_WHAT YOU WILL DO:_ The material below contains a line with "Телефон: +7 (960) 640-05-40" and a line with "Узнайте первыми о новостях и акциях". Copy exactly those two lines and all lines between them.

_PROVIDED RECORDS:_
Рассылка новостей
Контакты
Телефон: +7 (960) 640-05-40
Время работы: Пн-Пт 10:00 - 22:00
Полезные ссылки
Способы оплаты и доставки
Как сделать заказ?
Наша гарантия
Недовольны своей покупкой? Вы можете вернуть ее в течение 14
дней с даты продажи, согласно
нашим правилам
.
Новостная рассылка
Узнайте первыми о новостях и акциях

--

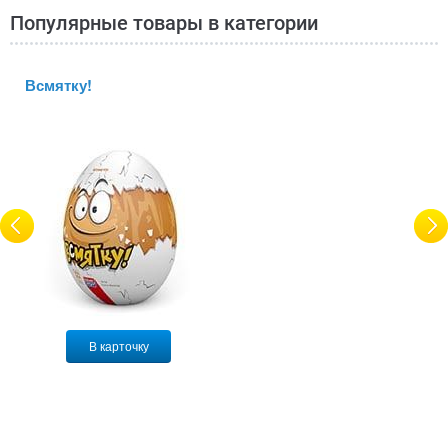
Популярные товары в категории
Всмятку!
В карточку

_RESULT OF THE EXERCISE:_
Телефон: +7 (960) 640-05-40
Время работы: Пн-Пт 10:00 - 22:00
Полезные ссылки
Способы оплаты и доставки
Как сделать заказ?
Наша гарантия
Недовольны своей покупкой? Вы можете вернуть ее в течение 14
дней с даты продажи, согласно
нашим правилам
.
Новостная рассылка
Узнайте первыми о новостях и акциях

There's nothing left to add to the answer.